Et voila! Robinhood to tokenise Stocks and ETFs in EU
- Michael Bacina
- 4 days ago
- 3 min read

At the Ethereum Community Conference (ECC) in Cannes, France, Robinhood announced the launch of over 200 "tokenised" stocks and ETFs including private companies such as SpaceX and OpenAI for customers in the European Union. These tokenised equities aim to offer 24/5 trading access, dividend support and zero commissions or added spreads from Robinhood (though other fees may apply). Initially issued on the Arbitrum blockchain, the tokens are expected to migrate to Robinhood's own Layer 2 blockchain, which is currently under development.
In addition to tokenised equities, Robinhood introduced several new offerings including crypto perpetual futures (known as 'perps') for EU customers and crypto staking for US users, starting with Ethereum and Solana. Other features include deposit bonuses, a crypto rewards credit card, an AI-powered investment assistant, smart exchange routing, tax lot tracking and advanced trading charts.
A Robinhood spokesperson stated that “[t]hese tokens give retail investors indirect exposure to private markets, opening up access, and are enabled by Robinhood’s ownership stake in a special purpose vehicle”.
OpenAI Strikes Back
However, in a post on X, OpenAI stated that it is not a partner, was not involved in and does not endorse the OpenAI tokens:
Last month, Kraken launched its own tokenised stock offering for select jurisdictions called xStocks. FTX and Binance have pioneered similar offerings in the past. These are also synthetic products which don't actually hold underlying products.
The tokenisation of stocks raises a number of regulatory and consumer protection considerations. Tokenised stocks are likely to be treated as derivatives under Cayman and US law, which may not always track the underlying stock price and which will not generally have the same voting or dividend rights. The owner of a tokenised stock will generally have no claim on the underlying asset and may be subject to redemption restrictions such as KYC and fees.
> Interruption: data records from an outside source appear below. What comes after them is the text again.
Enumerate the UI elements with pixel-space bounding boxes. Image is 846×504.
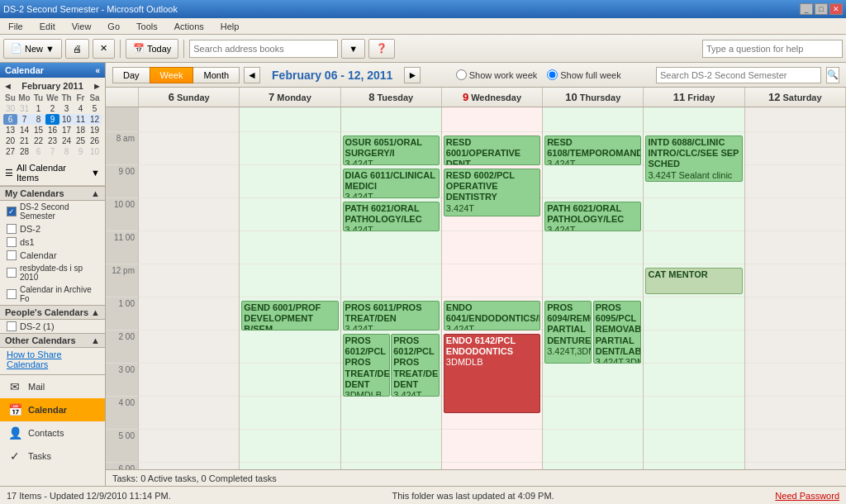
event-path6021-tue[interactable]: PATH 6021/ORAL PATHOLOGY/LEC 3.424T [343, 202, 440, 231]
sidebar-item-calendar[interactable]: Calendar [0, 249, 105, 262]
sidebar-item-ds2second[interactable]: ✓ DS-2 Second Semester [0, 201, 105, 222]
cal-day[interactable]: 21 [17, 136, 31, 146]
menu-view[interactable]: View [67, 20, 97, 33]
cal-day[interactable]: 9 [45, 114, 59, 125]
cal-day[interactable]: 6 [31, 146, 45, 157]
nav-contacts[interactable]: 👤 Contacts [0, 421, 105, 445]
search-input[interactable] [189, 40, 338, 58]
calendar-checkbox[interactable] [7, 289, 17, 299]
calendar-checkbox[interactable] [7, 237, 17, 247]
prev-button[interactable]: ◄ [244, 67, 260, 83]
col-header-sun[interactable]: 6 Sunday [139, 88, 240, 107]
link-share[interactable]: How to Share Calendars [0, 348, 105, 371]
cal-day[interactable]: 10 [88, 146, 102, 157]
col-header-tue[interactable]: 8 Tuesday [341, 88, 442, 107]
cal-day[interactable]: 8 [59, 146, 74, 157]
sidebar-item-ds1[interactable]: ds1 [0, 235, 105, 249]
cal-day[interactable]: 2 [45, 103, 59, 114]
cal-day[interactable]: 27 [3, 146, 17, 157]
show-work-week-option[interactable]: Show work week [456, 69, 538, 80]
event-pros6094[interactable]: PROS 6094/REMOVABLE PARTIAL DENTURE/LE 3… [544, 301, 592, 364]
tab-day[interactable]: Day [112, 67, 150, 83]
cal-day[interactable]: 19 [88, 125, 102, 136]
col-header-mon[interactable]: 7 Monday [240, 88, 340, 107]
print-button[interactable]: 🖨 [65, 39, 89, 59]
event-resd6002[interactable]: RESD 6002/PCL OPERATIVE DENTISTRY 3.424T [444, 169, 540, 216]
menu-tools[interactable]: Tools [131, 20, 163, 33]
show-full-week-option[interactable]: Show full week [547, 69, 620, 80]
cal-day[interactable]: 6 [3, 114, 17, 125]
cal-day[interactable]: 9 [74, 146, 88, 157]
cal-day[interactable]: 11 [74, 114, 88, 125]
cal-day[interactable]: 18 [74, 125, 88, 136]
calendar-checkbox[interactable] [7, 224, 17, 234]
menu-actions[interactable]: Actions [169, 20, 209, 33]
calendar-checkbox[interactable] [7, 268, 17, 278]
cal-day[interactable]: 8 [31, 114, 45, 125]
cal-day[interactable]: 28 [17, 146, 31, 157]
peoples-calendars-header[interactable]: People's Calendars ▲ [0, 305, 105, 320]
event-endo6041[interactable]: ENDO 6041/ENDODONTICS/I 3.424T [444, 301, 540, 330]
event-cat-mentor[interactable]: CAT MENTOR [645, 268, 742, 294]
cal-day[interactable]: 4 [74, 103, 88, 114]
sidebar-item-ds2[interactable]: DS-2 [0, 222, 105, 235]
my-calendars-header[interactable]: My Calendars ▲ [0, 186, 105, 201]
cal-day[interactable]: 3 [59, 103, 74, 114]
menu-help[interactable]: Help [216, 20, 245, 33]
next-button[interactable]: ► [404, 67, 421, 83]
cal-day[interactable]: 31 [17, 103, 31, 114]
sidebar-collapse-icon[interactable]: « [95, 66, 100, 75]
event-pros6012a[interactable]: PROS 6012/PCL PROS TREAT/DENT, DENT 3DMD… [343, 334, 390, 397]
cal-day[interactable]: 20 [3, 136, 17, 146]
new-button[interactable]: 📄 New ▼ [3, 39, 62, 59]
event-resd6108[interactable]: RESD 6108/TEMPOROMAND 3.424T [544, 136, 641, 165]
event-gend6001[interactable]: GEND 6001/PROF DEVELOPMENT B/SEM 108/110… [241, 301, 338, 330]
event-diag6011[interactable]: DIAG 6011/CLINICAL MEDICI 3.424T [343, 169, 440, 198]
menu-file[interactable]: File [3, 20, 28, 33]
event-resd6001[interactable]: RESD 6001/OPERATIVE DENT 3.424T [444, 136, 540, 165]
window-controls[interactable]: _ □ ✕ [800, 3, 843, 15]
search-button[interactable]: ▼ [341, 39, 365, 59]
cal-day[interactable]: 13 [3, 125, 17, 136]
prev-month-icon[interactable]: ◄ [3, 81, 12, 91]
calendar-checkbox[interactable] [7, 250, 17, 260]
today-button[interactable]: 📅 Today [126, 39, 178, 59]
col-header-sat[interactable]: 12 Saturday [745, 88, 846, 107]
nav-mail[interactable]: ✉ Mail [0, 375, 105, 398]
cal-day[interactable]: 12 [88, 114, 102, 125]
menu-go[interactable]: Go [102, 20, 125, 33]
cal-day[interactable]: 1 [31, 103, 45, 114]
tab-week[interactable]: Week [150, 67, 194, 83]
cal-day[interactable]: 14 [17, 125, 31, 136]
delete-button[interactable]: ✕ [93, 39, 115, 59]
col-header-wed[interactable]: 9 Wednesday [442, 88, 543, 107]
help-input[interactable] [702, 40, 843, 58]
minimize-button[interactable]: _ [800, 3, 813, 15]
calendar-checkbox[interactable]: ✓ [7, 207, 17, 216]
nav-calendar[interactable]: 📅 Calendar [0, 398, 105, 421]
cal-day[interactable]: 15 [31, 125, 45, 136]
need-password[interactable]: Need Password [775, 491, 839, 501]
cal-day[interactable]: 10 [59, 114, 74, 125]
sidebar-item-resbydate[interactable]: resbydate-ds i sp 2010 [0, 262, 105, 283]
event-pros6011[interactable]: PROS 6011/PROS TREAT/DEN 3.424T [343, 301, 440, 330]
help-search-button[interactable]: ❓ [368, 39, 395, 59]
event-path6021-thu[interactable]: PATH 6021/ORAL PATHOLOGY/LEC 3.424T [544, 202, 641, 231]
tab-month[interactable]: Month [192, 67, 240, 83]
nav-tasks[interactable]: ✓ Tasks [0, 445, 105, 468]
sidebar-item-ds2-1[interactable]: DS-2 (1) [0, 320, 105, 333]
cal-day[interactable]: 22 [31, 136, 45, 146]
cal-day[interactable]: 16 [45, 125, 59, 136]
cal-day[interactable]: 30 [3, 103, 17, 114]
event-pros6095[interactable]: PROS 6095/PCL REMOVABLE PARTIAL DENT/LAB… [593, 301, 642, 364]
cal-day[interactable]: 23 [45, 136, 59, 146]
cal-day[interactable]: 17 [59, 125, 74, 136]
event-pros6012b[interactable]: PROS 6012/PCL PROS TREAT/DENT, DENT 3.42… [391, 334, 440, 397]
menu-edit[interactable]: Edit [35, 20, 60, 33]
event-osur6051[interactable]: OSUR 6051/ORAL SURGERY/I 3.424T [343, 136, 440, 165]
other-calendars-header[interactable]: Other Calendars ▲ [0, 333, 105, 348]
cal-day[interactable]: 25 [74, 136, 88, 146]
cal-day[interactable]: 7 [17, 114, 31, 125]
calendar-search-input[interactable] [656, 67, 821, 83]
event-endo6142[interactable]: ENDO 6142/PCL ENDODONTICS 3DMDLB [444, 334, 540, 413]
In the case of xStocks, it is only select users who complete KYC with Kraken who can mint and redeem tokenised equities. The tokens are issued by a special purpose vehicle (SPV) based in Jersey and offered under a digital asset license in Bermuda. Kraken itself does not hold/custody the underlying stocks. Token holders receive a legal right to redeem the token for its cash value but no ownership rights of the underlying stock, voting or dividend rights. Redemption and withdrawal fees may also impact their attractiveness as an investment instrument.
The issuer of tokenised stocks like those offered by Kraken and Robinhood can only buy or sell the underlying stocks during normal market hours, but tokenised stocks can trade 24/7. According to one commentator, this could create pricing dislocations outside of market hours (particularly on weekends) when market makers are unable to hedge their positions. To manage this risk, spreads would be expected to grow significantly or providers may withdraw liquidity entirely. This could expose traders who buy during low-liquidity periods to sharp losses if the equity market opens lower and the token price rapidly re-aligns with the off-chain price. These risks are compounded by regulatory uncertainty and restrictions, particularly for US traders, as shown by Binance's decision to discontinue its stock tokens.
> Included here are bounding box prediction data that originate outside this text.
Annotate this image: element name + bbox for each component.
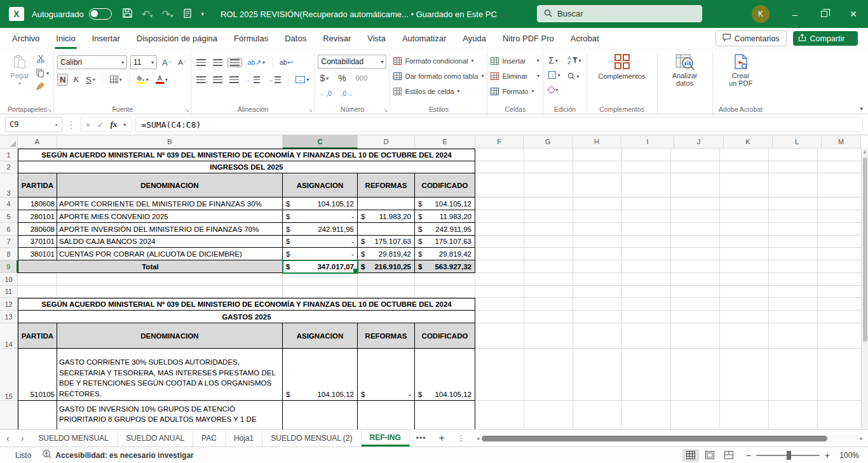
cell-a14[interactable]: PARTIDA: [18, 323, 57, 349]
column-header-e[interactable]: E: [415, 135, 475, 149]
cell-a8[interactable]: 380101: [18, 248, 57, 260]
empty-cells[interactable]: [475, 286, 868, 298]
row-header-7[interactable]: 7: [0, 236, 18, 248]
cell-b14[interactable]: DENOMINACION: [57, 323, 283, 349]
sheet-tab-sueldo-anual[interactable]: SUELDO ANUAL: [118, 430, 193, 446]
autosave-control[interactable]: Autoguardado: [32, 8, 112, 20]
share-button[interactable]: Compartir ▾: [793, 31, 858, 46]
font-name-combo[interactable]: Calibri▾: [57, 55, 127, 69]
bold-button[interactable]: N: [57, 74, 68, 86]
empty-cells[interactable]: [475, 161, 868, 173]
cell-c9-selected[interactable]: $347.017,07: [283, 260, 358, 273]
scroll-up-icon[interactable]: ▲: [863, 149, 867, 155]
row-header-14[interactable]: 14: [0, 323, 18, 349]
cell-d8[interactable]: $29.819,42: [358, 248, 415, 260]
restore-button[interactable]: [810, 0, 839, 28]
cell-a4[interactable]: 180608: [18, 198, 57, 210]
cell-d10[interactable]: [358, 273, 415, 286]
delete-cells-button[interactable]: Eliminar▾: [491, 70, 539, 81]
tab-vista[interactable]: Vista: [359, 28, 394, 49]
cell-c16[interactable]: [283, 401, 358, 429]
cell-c6[interactable]: $242.911,95: [283, 223, 358, 236]
percent-format-icon[interactable]: %: [336, 72, 348, 84]
cell-b4[interactable]: APORTE CORRIENTE DEL MINISTERIO DE FINAN…: [57, 198, 283, 210]
row-header-11[interactable]: 11: [0, 286, 18, 298]
align-top-icon[interactable]: [194, 58, 208, 67]
tab-acrobat[interactable]: Acrobat: [562, 28, 607, 49]
cell-b3[interactable]: DENOMINACION: [57, 173, 283, 198]
align-left-icon[interactable]: [194, 76, 208, 84]
cell-e6[interactable]: $242.911,95: [415, 223, 475, 236]
format-painter-icon[interactable]: [36, 82, 49, 91]
cell-d5[interactable]: $11.983,20: [358, 210, 415, 223]
tab-inicio[interactable]: Inicio: [48, 28, 83, 49]
cell-e16[interactable]: [415, 401, 475, 429]
decrease-decimal-icon[interactable]: ,0→: [339, 90, 355, 98]
cell-c3[interactable]: ASIGNACION: [283, 173, 358, 198]
conditional-format-button[interactable]: Formato condicional▾: [393, 55, 484, 66]
cell-b5[interactable]: APORTE MIES CONVENIO 2025: [57, 210, 283, 223]
cell-d9[interactable]: $216.910,25: [358, 260, 415, 273]
sheet-tab-ref-ing-active[interactable]: REF-ING: [362, 430, 410, 446]
row-header-6[interactable]: 6: [0, 223, 18, 236]
page-break-view-icon[interactable]: [721, 449, 737, 462]
minimize-button[interactable]: –: [780, 0, 810, 28]
row-header-3[interactable]: 3: [0, 173, 18, 198]
align-middle-icon[interactable]: [211, 58, 224, 67]
zoom-in-icon[interactable]: +: [825, 450, 830, 460]
column-header-g[interactable]: G: [524, 135, 573, 149]
addins-button[interactable]: Complementos: [590, 52, 654, 104]
empty-cells[interactable]: [475, 210, 868, 223]
status-mode[interactable]: Listo: [0, 451, 43, 460]
cell-d14[interactable]: REFORMAS: [358, 323, 415, 349]
tab-insertar[interactable]: Insertar: [84, 28, 128, 49]
row-header-15[interactable]: 15: [0, 349, 18, 401]
number-format-combo[interactable]: Contabilidad▾: [318, 55, 386, 69]
format-as-table-button[interactable]: Dar formato como tabla▾: [393, 70, 484, 81]
cell-a15[interactable]: 510105: [18, 349, 57, 401]
row-header-2[interactable]: 2: [0, 161, 18, 173]
cell-d16[interactable]: [358, 401, 415, 429]
cell-a11[interactable]: [18, 286, 57, 298]
cell-c10[interactable]: [283, 273, 358, 286]
paste-button[interactable]: Pegar ▾: [4, 52, 35, 104]
underline-button[interactable]: S▾: [84, 74, 97, 85]
cell-b16[interactable]: GASTO DE INVERSION 10% GRUPOS DE ATENCIÓ…: [57, 401, 283, 429]
empty-cells[interactable]: [475, 298, 868, 311]
empty-cells[interactable]: [475, 236, 868, 248]
normal-view-icon[interactable]: [682, 449, 699, 462]
cut-icon[interactable]: [36, 55, 49, 64]
insert-cells-button[interactable]: Insertar▾: [491, 55, 539, 66]
column-header-j[interactable]: J: [674, 135, 724, 149]
cell-a13-subtitle[interactable]: GASTOS 2025: [18, 311, 475, 323]
print-preview-icon[interactable]: [182, 8, 193, 20]
cancel-icon[interactable]: ×: [86, 120, 91, 130]
column-header-d[interactable]: D: [358, 135, 415, 149]
prev-sheet-icon[interactable]: ‹: [6, 433, 10, 443]
empty-cells[interactable]: [475, 198, 868, 210]
orientation-icon[interactable]: ab↗▾: [245, 58, 266, 67]
scroll-left-icon[interactable]: ◂: [477, 435, 480, 441]
zoom-percentage[interactable]: 100%: [835, 451, 859, 460]
dialog-launcher-alineacion[interactable]: ↘: [308, 107, 313, 113]
row-header-10[interactable]: 10: [0, 273, 18, 286]
format-cells-button[interactable]: Formato▾: [491, 86, 539, 97]
tabbar-options-icon[interactable]: ⋮: [451, 430, 471, 446]
cell-a10[interactable]: [18, 273, 57, 286]
name-box-dropdown-icon[interactable]: ▾: [55, 122, 58, 128]
next-sheet-icon[interactable]: ›: [21, 433, 24, 443]
cell-c11[interactable]: [283, 286, 358, 298]
empty-cells[interactable]: [475, 173, 868, 198]
row-header-8[interactable]: 8: [0, 248, 18, 260]
tab-disposicion[interactable]: Disposición de página: [128, 28, 226, 49]
column-header-c[interactable]: C: [283, 135, 358, 149]
dialog-launcher-clipboard[interactable]: ↘: [47, 107, 51, 113]
zoom-slider[interactable]: [756, 455, 820, 456]
cell-e9[interactable]: $563.927,32: [415, 260, 475, 273]
empty-cells[interactable]: [475, 273, 868, 286]
create-pdf-button[interactable]: Crearun PDF: [716, 52, 766, 104]
align-right-icon[interactable]: [227, 76, 241, 84]
scroll-right-icon[interactable]: ▸: [860, 435, 863, 441]
dialog-launcher-fuente[interactable]: ↘: [185, 107, 189, 113]
copy-icon[interactable]: ▾: [36, 69, 49, 77]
For the time being, Robinhood does not allow its users to self-custody their tokenised stocks, trade or collateralise them in DeFi. Kraken does allow self-custody which means that these instruments could start to be used in DeFi across a range of applications. Robinhood plans to launch on Arbitrum and move to its own layer 2 blockchain partly to reduce the gas fees incurred by traders.
Although the goal of tokenised stocks is to expand access and allow anyone to participate in the digital economy, some argue that they only really appeal to crypto-native traders and are poorly suited to a sophisticated, global equities market. Put another way, most stock purchasers can buy stocks using existing tradfi rails quite simply, and while tokenised stocks offer benefits such as 24/7 trading, enhanced market access, fractional ownership and faster settlement, they face regulatory and structural limitations that must be addressed to fully realise their potential, and must offer some benefits over the existing purchase experience. Until they can be used for loans in DeFi smart contracts, for example, much of the benefit of crypto and decentralisation is lost in the tokenisation journey.
Robinhood’s announcement is nevertheless an early bet on the future tokenisation of financial markets, and gives an insight in the global, composable nature of those markets and the potential consumer and systemic risks of that future.